__Exercise directions__
Your reply must be one number: the count of lines in the data below that contain "have".

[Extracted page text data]
____
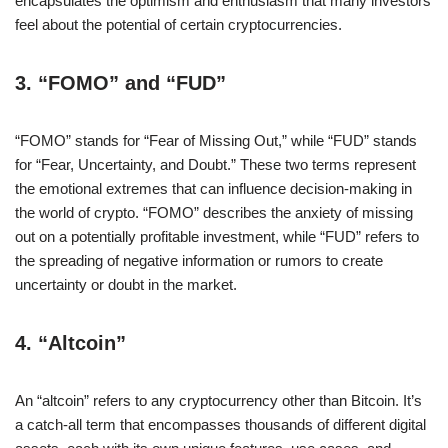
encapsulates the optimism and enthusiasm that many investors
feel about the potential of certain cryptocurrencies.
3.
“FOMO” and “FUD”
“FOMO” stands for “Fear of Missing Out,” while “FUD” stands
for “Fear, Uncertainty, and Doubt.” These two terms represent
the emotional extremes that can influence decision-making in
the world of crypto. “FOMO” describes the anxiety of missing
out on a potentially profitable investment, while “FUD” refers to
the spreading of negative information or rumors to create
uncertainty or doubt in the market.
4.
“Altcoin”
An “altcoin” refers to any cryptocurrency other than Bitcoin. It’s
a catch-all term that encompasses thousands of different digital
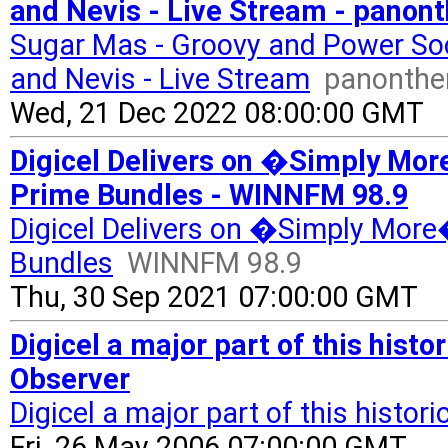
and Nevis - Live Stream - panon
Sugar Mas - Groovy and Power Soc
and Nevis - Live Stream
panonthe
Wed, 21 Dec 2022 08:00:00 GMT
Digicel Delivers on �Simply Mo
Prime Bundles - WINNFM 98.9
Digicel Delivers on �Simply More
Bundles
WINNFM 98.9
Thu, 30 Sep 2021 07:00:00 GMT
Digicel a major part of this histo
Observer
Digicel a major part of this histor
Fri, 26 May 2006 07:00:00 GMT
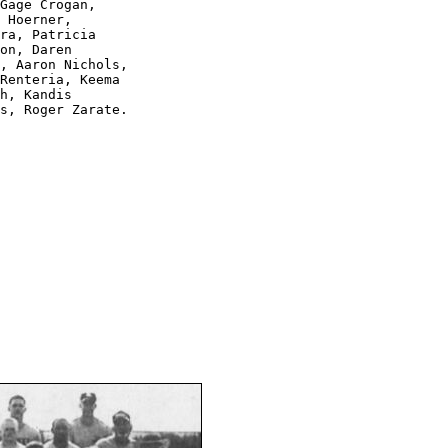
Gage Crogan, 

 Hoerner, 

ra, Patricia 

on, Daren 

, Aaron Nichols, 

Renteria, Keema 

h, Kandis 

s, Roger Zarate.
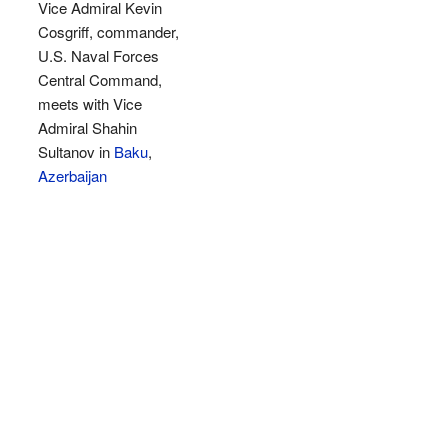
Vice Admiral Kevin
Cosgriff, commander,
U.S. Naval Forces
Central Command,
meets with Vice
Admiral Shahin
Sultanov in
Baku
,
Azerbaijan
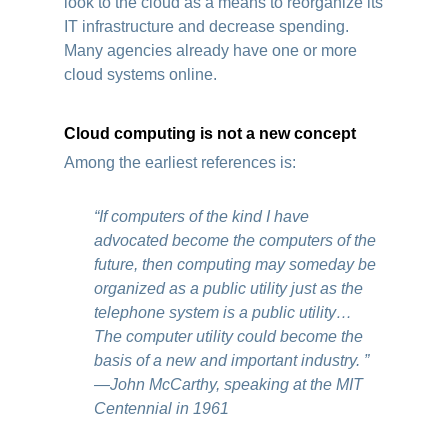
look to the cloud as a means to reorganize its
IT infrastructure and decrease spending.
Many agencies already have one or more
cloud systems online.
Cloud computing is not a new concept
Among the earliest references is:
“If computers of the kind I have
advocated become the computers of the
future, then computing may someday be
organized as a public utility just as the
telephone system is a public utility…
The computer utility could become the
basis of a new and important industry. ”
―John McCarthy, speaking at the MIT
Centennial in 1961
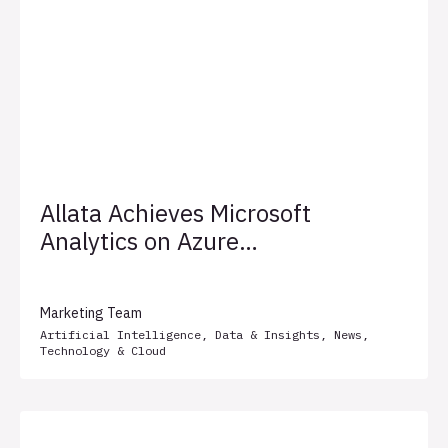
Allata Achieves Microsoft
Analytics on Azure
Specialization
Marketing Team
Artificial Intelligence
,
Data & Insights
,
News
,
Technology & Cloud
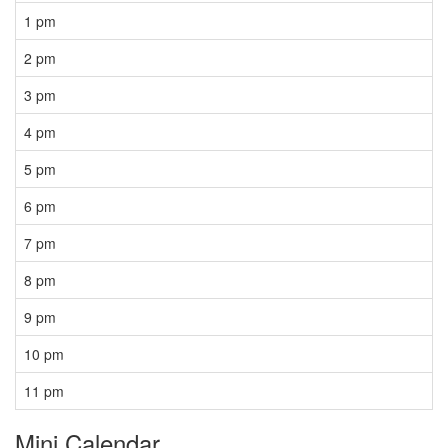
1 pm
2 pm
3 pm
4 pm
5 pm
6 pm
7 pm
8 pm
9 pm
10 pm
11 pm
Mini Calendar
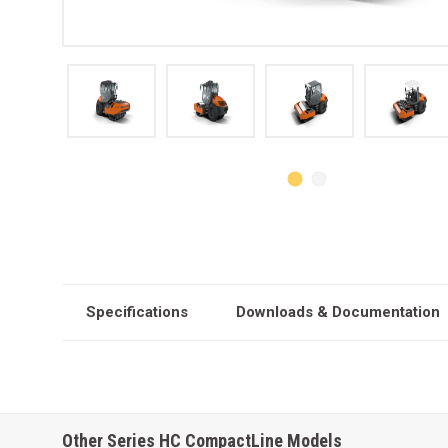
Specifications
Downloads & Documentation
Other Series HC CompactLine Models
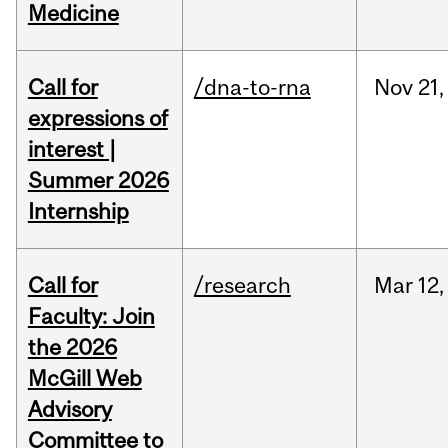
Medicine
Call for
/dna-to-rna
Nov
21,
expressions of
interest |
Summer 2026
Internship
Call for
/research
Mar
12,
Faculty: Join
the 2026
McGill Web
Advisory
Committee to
____
__Response area__
2